Después de presentarse al jefe del regimiento y ser destinado a su antiguo escuadrón, una vez arreglados los asuntos del servicio y del forraje, cuando entró de lleno en los pequeños intereses del regimiento y se sintió privado de la libertad y recluido en un marco estrecho e inmutable, Rostov experimentó esa misma tranquilidad, esa misma convicción de estar en su casa y en su sitio que sintiera bajo el techo paterno.

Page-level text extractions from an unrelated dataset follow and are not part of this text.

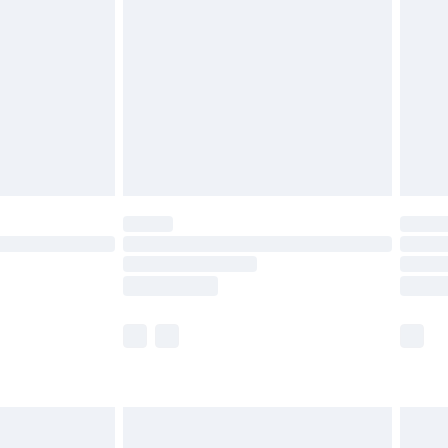
before 8pm Saturday
£4.99
£2.99
£4.99
limited Delivery for £14.99
ot available for products delivered by our brand
y times.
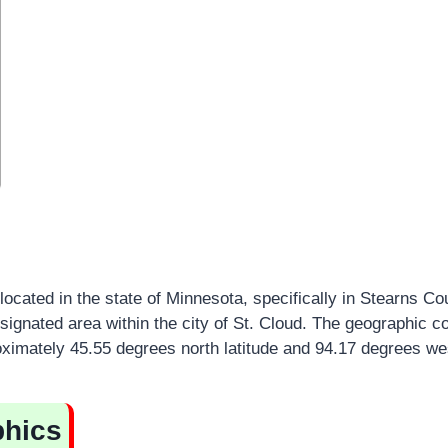
located in the state of Minnesota, specifically in Stearns Cou
gnated area within the city of St. Cloud. The geographic co
ximately 45.55 degrees north latitude and 94.17 degrees wes
hics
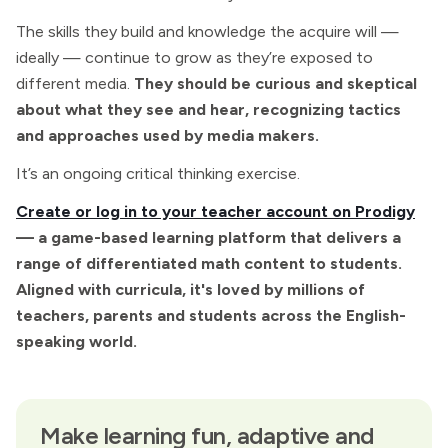
The skills they build and knowledge the acquire will —
ideally — continue to grow as they’re exposed to
different media.
They should be curious and skeptical
about what they see and hear, recognizing tactics
and approaches used by media makers.
It’s an ongoing critical thinking exercise.
Create or log in to your teacher account on Prodigy
— a game-based learning platform that delivers a
range of differentiated math content to students.
Aligned with curricula, it's loved by millions of
teachers, parents and students across the English-
speaking world.
Make learning fun, adaptive and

No había aquí aquel desorden del mundo libre, donde no se encontraba en su elemento y se equivocaba cuando tenía que elegir. No estaba Sonia, con la cual había que decidirse a tener o no una explicación. No era posible ir a algún sitio o dejar de ir; no existían esas veinticuatro horas del día, que de tantas maneras distintas se podían emplear; ni pululaba aquella muchedumbre de seres, de los cuales ninguno le era más afín y ninguno más lejano; no había aquellas imprecisas y confusas relaciones económicas con su padre; ¡no había nada que le recordase aquella terrible deuda de juego a Dólojov! En el regimiento todo era simple y claro. El mundo entero estaba dividido en dos partes desiguales: una, nuestro regimiento de Pavlograd; la otra, todo lo demás. Y de esto último no le importaba nada. En el regimiento se sabía todo. Quién era el teniente, quién el capitán, quién bueno o malo; y sobre todo, quién era buen compañero y quién no. El cantinero da a crédito, la paga llega cada trimestre; nada hay que inventar ni escoger; se debe evitar solamente todo cuanto se considera malo en el regimiento de Pavlograd; si te mandan algo, haz lo que le han mandado y dicho con palabras claras, precisas y concretas; así todo irá bien.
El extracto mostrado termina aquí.